FEW EXERCISE ISSUES :p

(OP)
Hey friends I am pretty new to Prolog .
But this problem has intrigued me for over a month now.
I do not want to use cut or any non-logical Prolog built-ins.
And I would ask anybody who understand this language , to provide me the detailed logic and how his solution would actually work.
I am interested in learning by understanding from others too instead of just working hard and not asking others.

So here's my doubt.

Consider representing student grades using the following data:
A student name is represented using a Prolog atom like bill.
A student grade is represented using a Prolog int like 87.
A grade for a student is represented using the Prolog structure nameGrade(Name, Grade) where Name is a student name and Grade is a student grade.
A grade-tree is an ordered binary tree which is one-of the following:
[] represents the empty tree.
treeStudent(nameGrade(Name, Grade), SL, SR)
Represents a tree with Name a prolog atom representing a student name, Grade is a Prolog integer representing a grade and SL is a grade-tree containing only names less-than Name (using Prolog's binary relation @<) and SR is a grade-tree containing only names greater-than Name (using Prolog's binary relation @>).
Write Prolog's procedures:

obtainStudentGrade(GivenGradeTree, Name, Grade)
Given a grade-tree GivenGradeTree, matches Grade with the grade stored for name Name in GivenGradeTree.
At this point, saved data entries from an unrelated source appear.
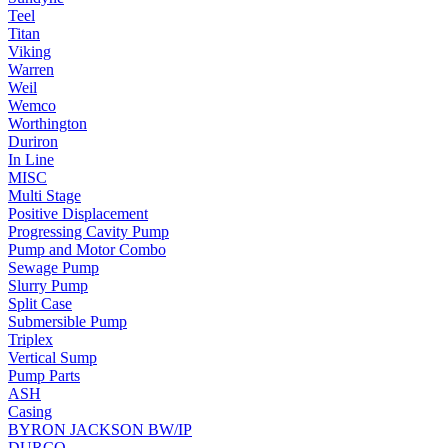
Teel
Titan
Viking
Warren
Weil
Wemco
Worthington
Duriron
In Line
MISC
Multi Stage
Positive Displacement
Progressing Cavity Pump
Pump and Motor Combo
Sewage Pump
Slurry Pump
Split Case
Submersible Pump
Triplex
Vertical Sump
Pump Parts
ASH
Casing
BYRON JACKSON BW/IP
DURCO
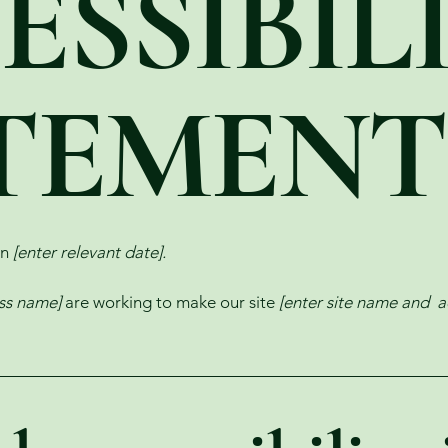
ESSIBIL
TEMENT
on
[enter relevant date].
ess name]
are working to make our site
[enter site name and a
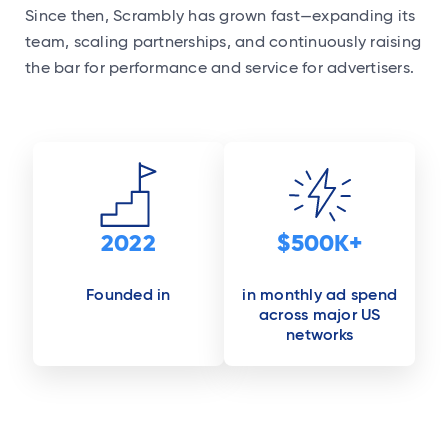
Since then, Scrambly has grown fast—expanding its
team, scaling partnerships, and continuously raising
the bar for performance and service for advertisers.
2022
$500K+
Founded in
in monthly ad spend
across major US
networks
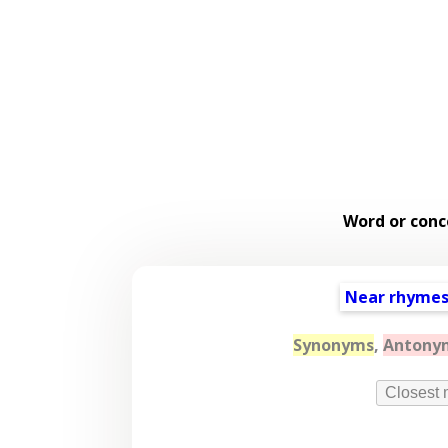
Word or conc
Near rhyme
Synonyms
,
Antony
Closest 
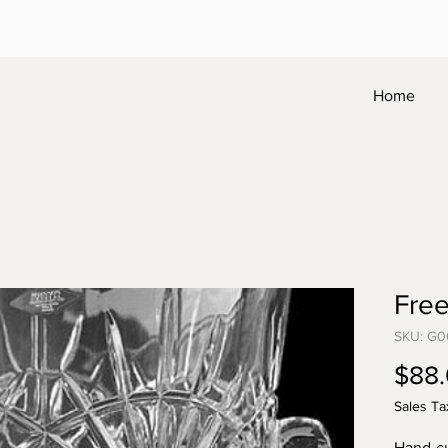
Home
Fre
SKU: G0
$88
Sales Ta
Hand-cu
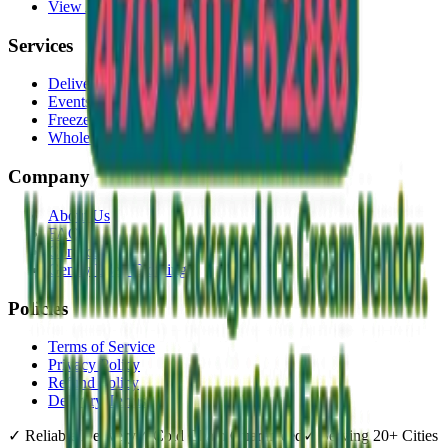
View All →
Services
Delivery
Events & Catering
Freezer Placement
Wholesale
Company
About Us
FAQ
Contact
Gently Used Clothing
Policies
Terms of Service
Privacy Policy
Refund Policy
Delivery Terms
✓
Reliable Delivery
✓
Cold Chain Guaranteed
✓
Serving 20+ Cities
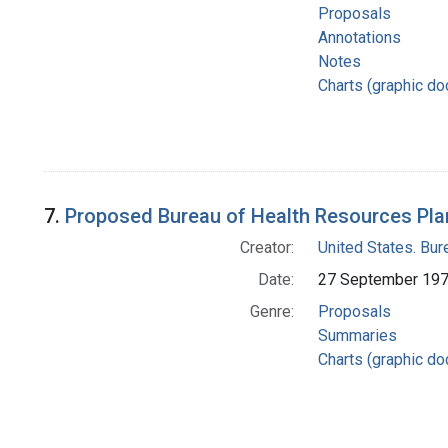
Proposals
Annotations
Notes
Charts (graphic d
7.
Proposed Bureau of Health Resources Pla
Creator:
United States. Bu
Date:
27 September 19
Genre:
Proposals
Summaries
Charts (graphic d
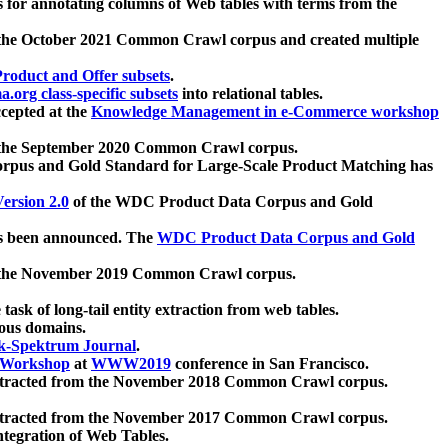
 for annotating columns of Web tables with terms from the
 the October 2021 Common Crawl corpus and created multiple
oduct and Offer subsets
.
.org class-specific subsets
into relational tables.
cepted at the
Knowledge Management in e-Commerce workshop
m the September 2020 Common Crawl corpus.
pus and Gold Standard for Large-Scale Product Matching has
ersion 2.0
of the WDC Product Data Corpus and Gold
 been announced. The
WDC Product Data Corpus and Gold
m the November 2019 Common Crawl corpus.
 task of long-tail entity extraction from web tables.
ious domains.
k-Spektrum Journal
.
Workshop
at
WWW2019
conference in San Francisco.
xtracted from the November 2018 Common Crawl corpus.
xtracted from the November 2017 Common Crawl corpus.
ntegration of Web Tables.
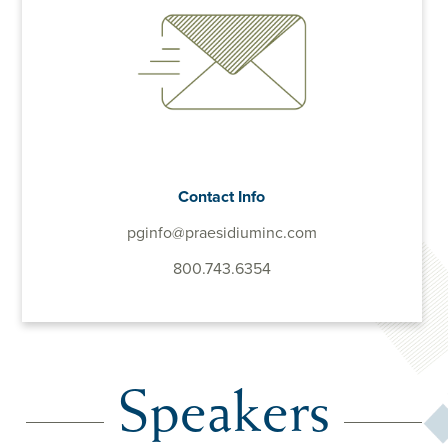
Contact Info
pginfo@praesidiuminc.com
800.743.6354
Speakers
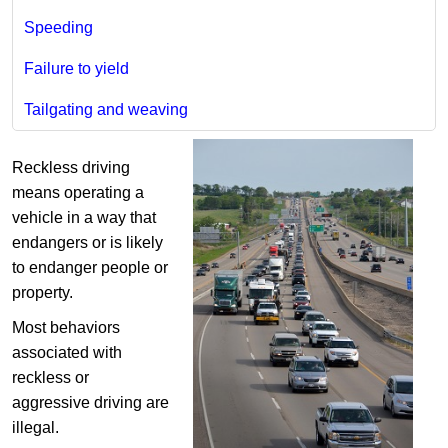
Speeding
Failure to yield
Tailgating and weaving
Reckless driving
means operating a
vehicle in a way that
endangers or is likely
to endanger people or
property.
Most behaviors
associated with
reckless or
aggressive driving are
illegal.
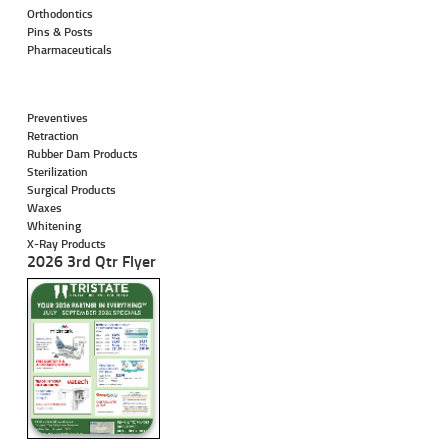
Orthodontics
Pins & Posts
Pharmaceuticals
Preventives
Retraction
Rubber Dam Products
Sterilization
Surgical Products
Waxes
Whitening
X-Ray Products
2026 3rd Qtr Flyer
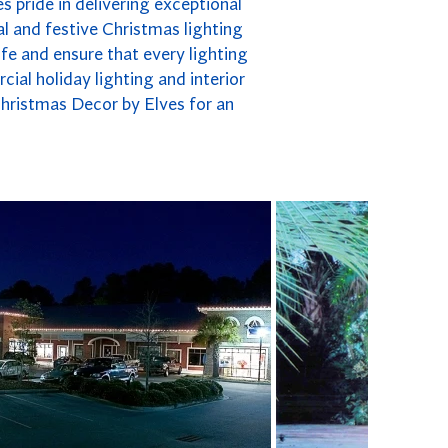
s pride in delivering exceptional
l and festive Christmas lighting
fe and ensure that every lighting
cial holiday lighting and interior
Christmas Decor by Elves for an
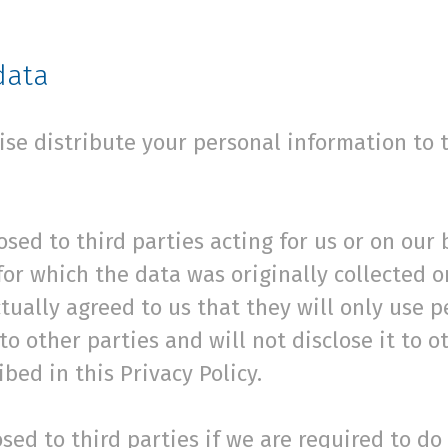
data
wise distribute your personal information to 
sed to third parties acting for us or on our 
or which the data was originally collected o
tually agreed to us that they will only use p
 to other parties and will not disclose it to 
bed in this Privacy Policy.
ed to third parties if we are required to do s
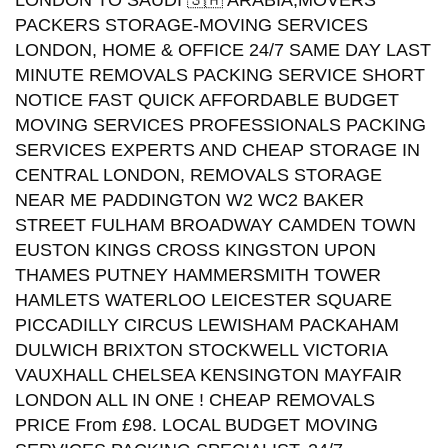
LONDON TO SAUDI 🇸🇦 ARABIA,MOVERS
PACKERS STORAGE-MOVING SERVICES
LONDON, HOME & OFFICE 24/7 SAME DAY LAST
MINUTE REMOVALS PACKING SERVICE SHORT
NOTICE FAST QUICK AFFORDABLE BUDGET
MOVING SERVICES PROFESSIONALS PACKING
SERVICES EXPERTS AND CHEAP STORAGE IN
CENTRAL LONDON, REMOVALS STORAGE
NEAR ME PADDINGTON W2 WC2 BAKER
STREET FULHAM BROADWAY CAMDEN TOWN
EUSTON KINGS CROSS KINGSTON UPON
THAMES PUTNEY HAMMERSMITH TOWER
HAMLETS WATERLOO LEICESTER SQUARE
PICCADILLY CIRCUS LEWISHAM PACKAHAM
DULWICH BRIXTON STOCKWELL VICTORIA
VAUXHALL CHELSEA KENSINGTON MAYFAIR
LONDON ALL IN ONE ! CHEAP REMOVALS
PRICE From £98. LOCAL BUDGET MOVING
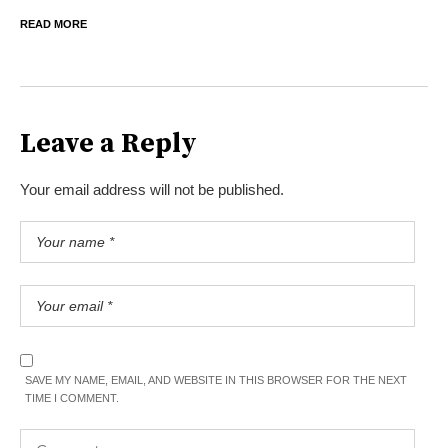
READ MORE
Leave a Reply
Your email address will not be published.
SAVE MY NAME, EMAIL, AND WEBSITE IN THIS BROWSER FOR THE NEXT
TIME I COMMENT.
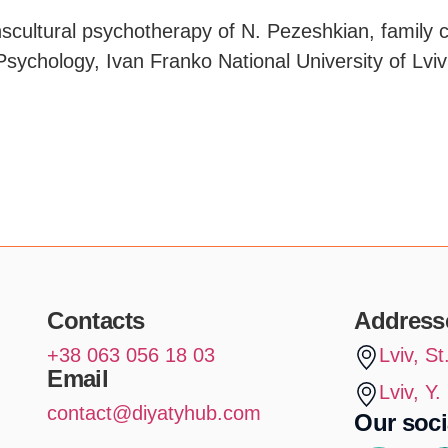
anscultural psychotherapy of N. Pezeshkian, family 
Psychology, Ivan Franko National University of Lviv
Contacts
Address
+38 063 056 18 03
Lviv, S
Email
Lviv, Y
contact@diyatyhub.com
Our soci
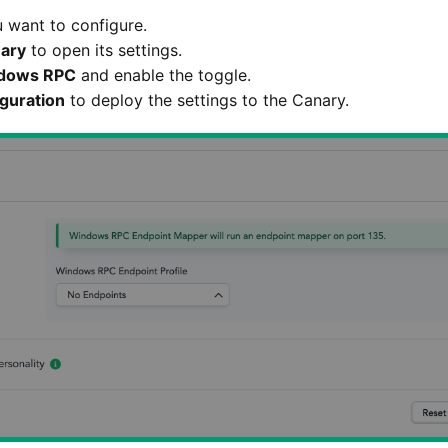
 want to configure.
ary
to open its settings.
dows RPC
and enable the toggle.
guration
to deploy the settings to the Canary.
Fails if there is no match for Name in GivenGradeTree. Should use the ordering of the tree to minimize the search.
addStudentGrade(GivenGradeTree, NameGrade, GradeTreeS)
Given a grade-tree GivenGradeTree and a name-grade NameGrade returns GradeTreeS as GivenGradeTree with NameGrade added, respecting the ordering relation among the nodes in the gradetree. Note that if there was a previous node in GivenGradeTree with the same name as in nameGrade, then it is replaced by one containing the same grade as in NameGrade.You can use infix operators @<, @> for comparing arbitrary terms.

Example log:

?- addStudentGrade([], nameGrade(jim, 95), S1),
| addStudentGrade(S1, nameGrade(tom, 90), S2),
| obtainStudentGrade(S2, tom, Grade).

S1 = treeStudent(nameGrade(jim, 95), [], [])
S2 = treeStudent(nameGrade(jim, 95), [], treeStudent(nameGrade(tom, 90), [], []))
Grade = 90 ;
false.

?- addStudentGrade([], nameGrade(tom, 90), S1),
| addStudentGrade(S1, nameGrade(tom, 85), S2),
| obtainStudentGrade(S2, tom, Grade).

S1 = treeStudent(nameGrade(tom, 90), [], [])
S2 = treeStudent(nameGrade(tom, 85), [], [])
Grade = 85 ;
false.

?- addStudentGrade([], nameGrade(tom, 90), S1),
| addStudentGrade(S1, nameGrade(bill, 85), S2),
| obtainStudentGrade(S2, ann, G).
false.

?-
I think the 3rd example fails because there is no grade for ann.

RE: FEW EXERCISE ISSUES :p

(OP)
Guys I solved it. Please delete the post :)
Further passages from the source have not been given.